Так мог написать об историке Д. И. Иловайском иностранец, француз: «Покойная супруга его была дочерью ультраконсервативного историка, чьи ставшие общеизвестными, но «застывшими во времени» учебники внушали любовь к прошлому России всё новым поколениям гимназистов в коротких штанишках» (Анри Труайя). Ультраконсервативность, изъян историка, оказывается, состоит в том, что труды его «внушали любовь к прошлому России». Ну, иностранцы понятно. Многого чего не замечает в российской жизни их «гордый взор иноплеменный». Но почему русская поэтесса в подвижнической деятельности, облике и судьбе выдающегося историка, да ещё и своего деда, увидела сосредоточение неких губительных тёмных сил? Непостижимо!

Иностранец же оказался более последовательным в характеристике как российской жизни, так и творчества Марины Цветаевой. Он увидел в нём не только протест и вызов всему, но любовь и нежность к «чёрной» и «тёмной» России, что это-де – любовь – «не к человеку, не к Богу идёт она, а к чёрной, душной от весенних паров земле, к тёмной России» (Анри Труайя). «Народное» – это вовсе не означает только и исключительно «тёмное».

Пимен – в русском сознании имя нарицательное, образ и символ историка, летописца вообще. Что бы в реальности ни происходило, но есть летописец, есть Пимен, последняя, так сказать, инстанция правды. И, несмотря ни на что, он запишет эту правду навсегда, со вздохом: «Исполнен долг, завещанный от Бога мне, грешному», как в «Борисе Годунове» А.С. Пушкина.

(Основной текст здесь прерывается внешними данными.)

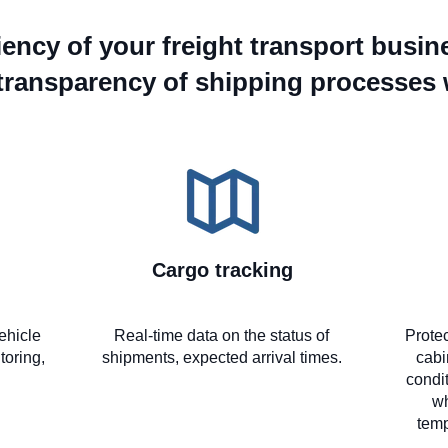
ciency of your freight transport busin
transparency of shipping processes
Cargo tracking
ehicle
Real-time data on the status of
Protec
toring,
shipments, expected arrival times.
cabi
condit
wh
temp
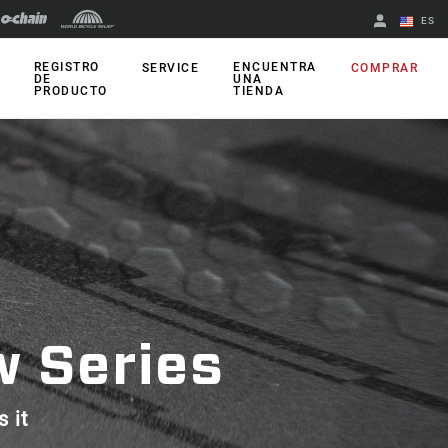
ES
English
REGISTRO
ENCUENTRA
SERVICE
COMPRAR
DE
UNA
PRODUCTO
TIENDA
Spanish
Cambiar de
región
w Series
s it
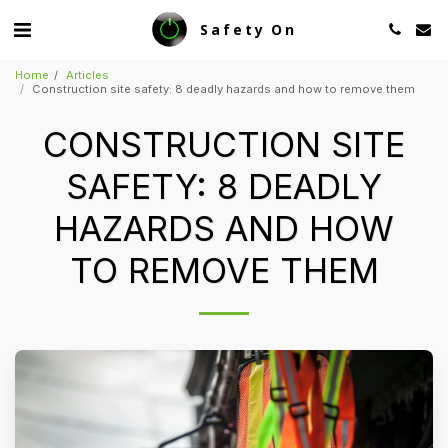
Safety On
Home
Articles
Construction site safety: 8 deadly hazards and how to remove them
CONSTRUCTION SITE
SAFETY: 8 DEADLY
HAZARDS AND HOW
TO REMOVE THEM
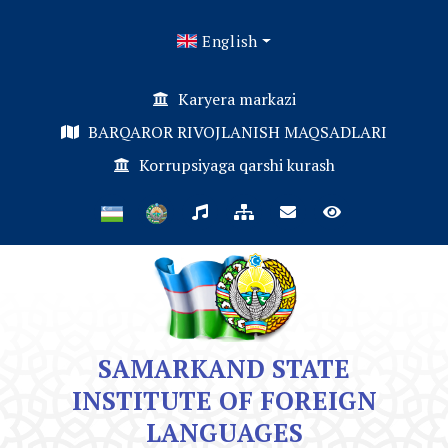
English
Karyera markazi
BARQAROR RIVOJLANISH MAQSADLARI
Korrupsiyaga qarshi kurash
SAMARKAND STATE
INSTITUTE OF FOREIGN
LANGUAGES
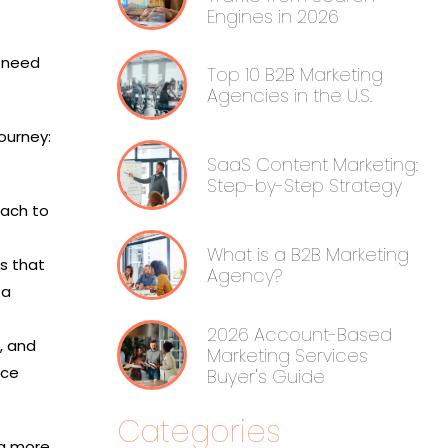
Engines in 2026
s need
Top 10 B2B Marketing
Agencies in the U.S.
ourney:
SaaS Content Marketing:
Step-by-Step Strategy
each to
What is a B2B Marketing
ls that
Agency?
 a
2026 Account-Based
, and
Marketing Services
nce
Buyer's Guide
Categories
ng more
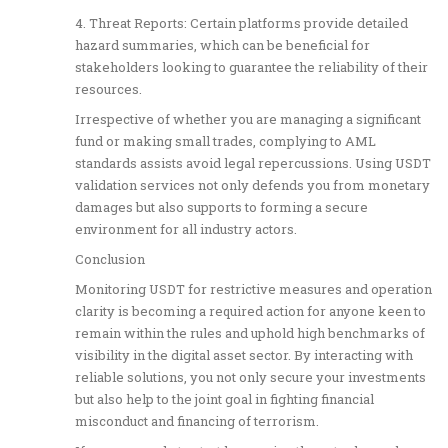
4. Threat Reports: Certain platforms provide detailed
hazard summaries, which can be beneficial for
stakeholders looking to guarantee the reliability of their
resources.
Irrespective of whether you are managing a significant
fund or making small trades, complying to AML
standards assists avoid legal repercussions. Using USDT
validation services not only defends you from monetary
damages but also supports to forming a secure
environment for all industry actors.
Conclusion
Monitoring USDT for restrictive measures and operation
clarity is becoming a required action for anyone keen to
remain within the rules and uphold high benchmarks of
visibility in the digital asset sector. By interacting with
reliable solutions, you not only secure your investments
but also help to the joint goal in fighting financial
misconduct and financing of terrorism.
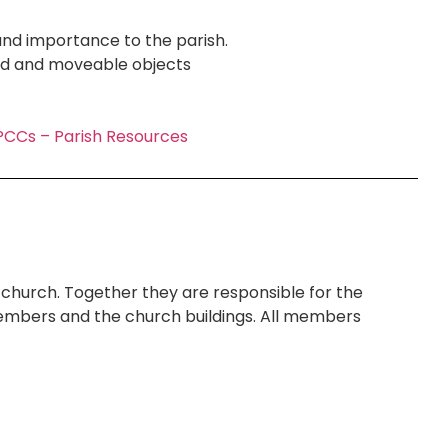
and importance to the parish.
ard and moveable objects
CCs – Parish Resources
church. Together they are responsible for the
h members and the church buildings. All members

Эта Пушкинская сцена с Пименом в келье, не имеющая соответствий с историей Н. М. Карамзина, в своё время, по словам М. П. Погодина, «всех ошеломила». В характере Пимена были замечены «благородные черты народности» (И. Киреевский). Правда, «либеральные круги были разочарованы, не обнаружив в речах Летописца применений к политической современности» (М. П. Погодин). Как видим, спор о Пимене в нашем общественном сознании идёт давно. Сам А. С. Пушкин писал в 1828 году: «Характер Пимена не есть моё изобретение. В нём собрал я черты, пленившие меня в наших старых летописях: простодушие, умилительная кротость, нечто младенческое и вместе мудрое, усердие набожное к власти царя, данной им Богом, совершенное отсутствие суетности, пристрастия – дышит в сих драгоценных памятниках времён давно минувших».

Пимен – в народном сознании символ правды, благодаря которому на скрижали истории будет занесена правда о ком угодно, хоть о самом Борисе Годунове: «И не уйдёшь ты от суда мирского,/ Как не уйдёшь от Божьего суда».

Очень примечательно, что в очерке Марины Цветаевой историк Д. И. Иловайский, хотя и назван Старым Пименом, но как символ историка и летописца не присутствует. Несмотря на похвалы его писаниям. Имя Пимен в очерке – от Пименовского переулка или от какого-то святого. «Кто был Пимен? Что за святой? Почему не сохранил?»

Более того, именно это слово, это имя, произносимое в поколениях с благоговением, угнетает её более всего: «И больше всего слово гнело: Пимен». Мало того, эти Пимены, этот Старый Пимен, хранитель памяти народной, по Цветаевой, виновны в том, что Россия, в конце концов, взорвалась. Так сказать, сам факт их наличия стал причиной катастрофы. Такова неизменная во всех поколениях, в том числе и Цветаевой, логика революционного сознания. Правда Пимена, правда историка Д. И. Иловайского – не её правда. У неё была правда своя, революционная, враждебная этой народной правде.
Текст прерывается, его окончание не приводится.